3. Put two spaces after the intentional line break (`•` = space):
```
Best•wishes,••
Daniel
```
> This syntax is **ambiguous, easy to forget**, and **not supported by editors
> that trim trailing whitespace.**
`mailfmt` detects sign-offs using a very simple heuristic. First, we check if a
line has _5 or less_ words, and **ends with a comma**. If we find such a line,
we check the _next_ line. If it has 5 or less words **that all begin with an
uppercase letter**, then we assume these two lines are a _sign-off_, and we
don't reflow or wrap them. The heuristic matches a very simple pattern:
```
A courteous salutation,
First Middle Last Name
```
### Signature blocks
The [standard](https://en.wikipedia.org/wiki/Signature_block#Standard_delimiter)
for signature blocks is as follows:
1. Begins with two `-` characters followed by a single space, then a newline.
2. Everything that follows until the EOF is part of the signature.
*[EOF]: End of file.
Here's an example (note the • = space):
```
--•
Daniel
Software•Developer,•Company
email@website.com
```
As with sign-offs, such a signature block gets mangled by other formatters.
Furthermore, the single space after the `--` token is important: if it's
missing, some clients won't recognize it is a valid signature.
`mailfmt` detects when a line's _only_ content is `--`. It adds the required
trailing space if it's missing, and it treats the rest of the file as part of
the signature, leaving it completely untouched.
## Headers
Raw emails contain many
[headers](https://en.wikipedia.org/wiki/Email#Message_header).
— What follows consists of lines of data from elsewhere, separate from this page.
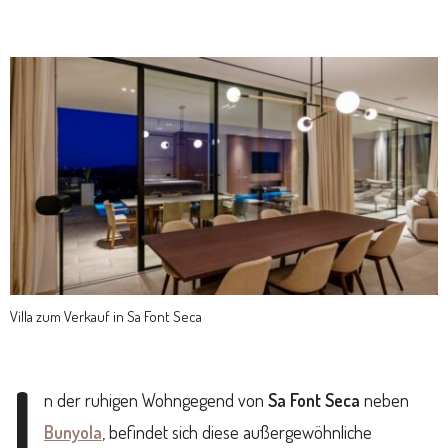
Villa zum Verkauf in Sa Font Seca
I
n der ruhigen Wohngegend von
Sa Font Seca
neben
Bunyola
, befindet sich diese außergewöhnliche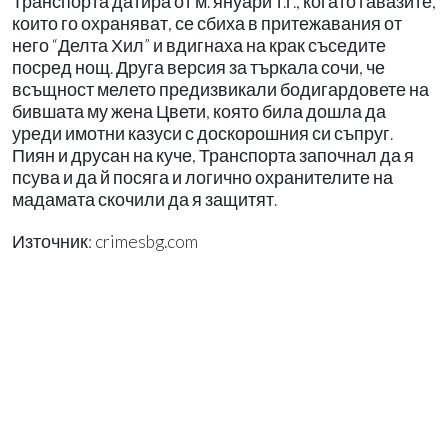
Транспорта датира от м. януари т.г., когато гавазите,
които го охраняват, се сбиха в притежавания от
него “Делта Хил” и вдигнаха на крак съседите
посред нощ. Друга версия за търкала сочи, че
всъщност мелето предизвикали бодигардовете на
бившата му жена Цвети, която била дошла да
уреди имотни казуси с доскорошния си съпруг.
Пиян и друсан на куче, Транспорта започнал да я
псува и да й посяга и логично охранителите на
мадамата скочили да я защитят.
Източник: crimesbg.com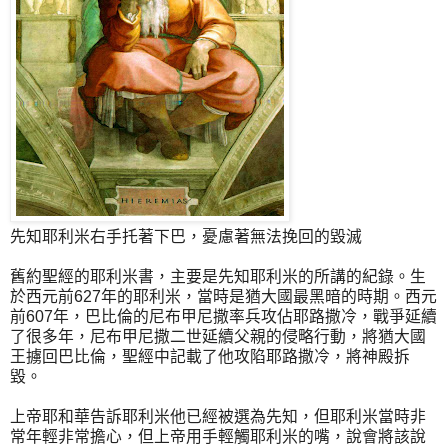
先知耶利米右手托著下巴，憂慮著無法挽回的毀滅
舊約聖經的耶利米書，主要是先知耶利米的所講的紀錄。生
於西元前627年的耶利米，當時是猶大國最黑暗的時期。西元
前607年，巴比倫的尼布甲尼撒率兵攻佔耶路撒冷，戰爭延續
了很多年，尼布甲尼撒二世延續父親的侵略行動，將猶大國
王擄回巴比倫，聖經中記載了他攻陷耶路撒冷，將神殿拆
毀。
上帝耶和華告訴耶利米他已經被選為先知，但耶利米當時非
常年輕非常擔心，但上帝用手輕觸耶利米的嘴，說會將該說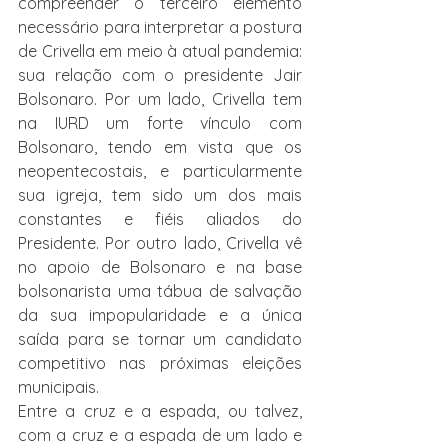
compreender o terceiro elemento 
necessário para interpretar a postura 
de Crivella em meio à atual pandemia: 
sua relação com o presidente Jair 
Bolsonaro. Por um lado, Crivella tem 
na IURD um forte vínculo com 
Bolsonaro, tendo em vista que os 
neopentecostais, e particularmente 
sua igreja, tem sido um dos mais 
constantes e fiéis aliados do 
Presidente. Por outro lado, Crivella vê 
no apoio de Bolsonaro e na base 
bolsonarista uma tábua de salvação 
da sua impopularidade e a única 
saída para se tornar um candidato 
competitivo nas próximas eleições 
municipais.
Entre a cruz e a espada, ou talvez, 
com a cruz e a espada de um lado e 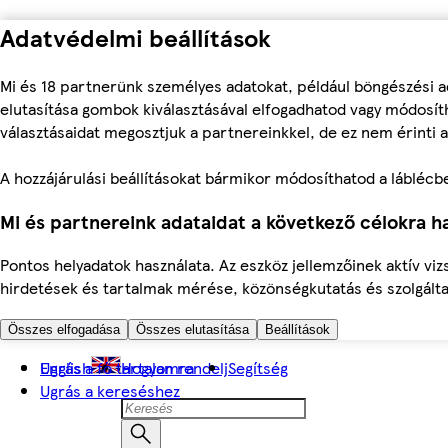
Adatvédelmi beállítások
Mi és 18 partnerünk személyes adatokat, például böngészési a
elutasítása gombok kiválasztásával elfogadhatod vagy módosíth
választásaidat megosztjuk a partnereinkkel, de ez nem érinti a
A hozzájárulási beállításokat bármikor módosíthatod a láblécben 
Mi és partnereink adataidat a következő célokra ha
Pontos helyadatok használata. Az eszköz jellemzőinek aktív viz
hirdetések és tartalmak mérése, közönségkutatás és szolgálta
Összes elfogadása
Összes elutasítása
Beállítások
Ugrás a fő tartalomra
English
Hogyan rendelj
Segítség
Ugrás a kereséshez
Even if you're
reading/writing in plain--text, it's likely that your client strips these.
However, in some cases, you may want to insert a header or two manually.
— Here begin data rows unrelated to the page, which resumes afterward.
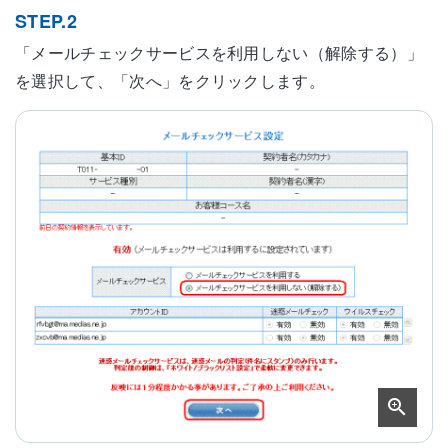
STEP.2
「メールチェックサービスを利用しない（解除する）」
を選択して、「次へ」をクリックします。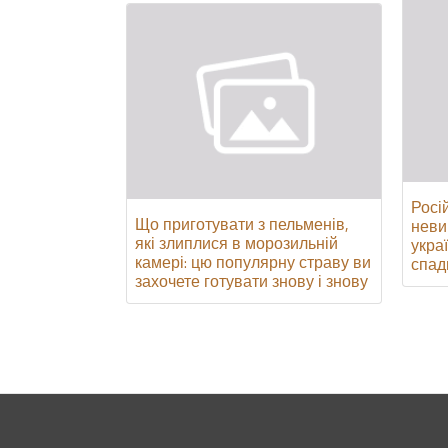
Росі
Що приготувати з пельменів,
неви
які злиплися в морозильній
укра
камері: цю популярну страву ви
спад
захочете готувати знову і знову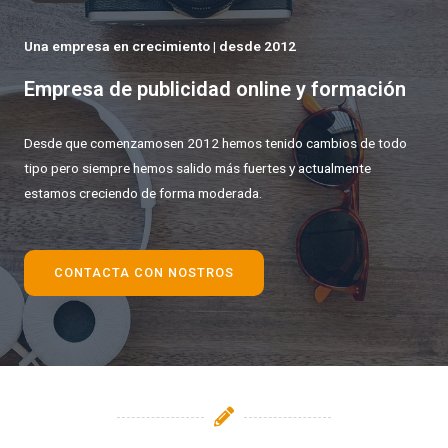
Una empresa en crecimiento | desde 2012
Empresa de publicidad online y formación
Desde que comenzamosen 2012 hemos tenido cambios de todo
tipo pero siempre hemos salido más fuertes y actualmente
estamos creciendo de forma moderada.
CONTACTA CON NOSTROS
Luckily, headers are easily matched by
[regex](https://en.wikipedia.org/wiki/Regular_expression), so `mailfmt` can
ignore them without any issues.
## Consistent multipart emails
Something you may want to do is generate a `text/multipart` email. This means
that _both_ an HTML **and** plain-text representation of the _same_ email are
included in the file — leaving it up to the reader's client to pick which one to
display.
The plain-text email **must** be able to stand on its own, and should _also_
render to decent-looking HTML. Essentially, you want to write your email in
plain-text once, ensuring it has proper formatting, and then use a command to
generate an HTML email from it.
For this, `mailfmt` provides the `--markdown-safe` flag, which appends
backslashes to the formatted output, making it safe for Markdown parsing without
messing up the line breaks after sign-offs and signature blocks.
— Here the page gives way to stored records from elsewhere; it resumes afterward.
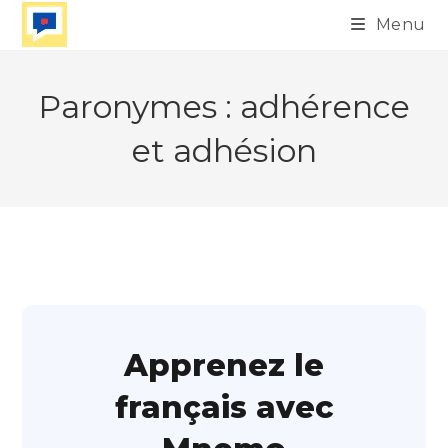
Skip
Menu
to
content
Paronymes : adhérence
et adhésion
Apprenez le
français avec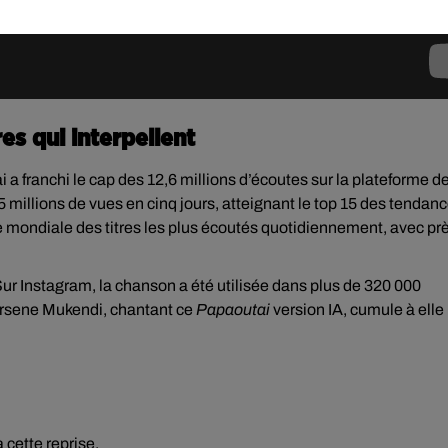
es qui interpellent
a franchi le cap des 12,6 millions d’écoutes sur la plateforme d
,5 millions de vues en cinq jours, atteignant le top 15 des tendan
ace mondiale des titres les plus écoutés quotidiennement, avec pr
ur Instagram, la chanson a été utilisée dans plus de 320 000
 Arsene Mukendi, chantant ce
Papaoutai
version IA, cumule à elle
cette reprise.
Note that the **only** thing this does is output Markdown with hard line breaks.
It's the user's responsibility to write the pipeline for generating the email
file. For example, I use the following in [aerc](https://aerc-mail.org/) to
generate an HTML multipart email whenever I want:
```ini
[multipart-converters]
text/html=mailfmt --markdown-safe | pandoc -f markdown -t html --standalone
```
## Conclusion
If you've made it this far, thanks for sticking with me and reading to the end!
Even if you don't plan to write plain--text email or use `mailfmt` at all, I
hope you learned something interesting.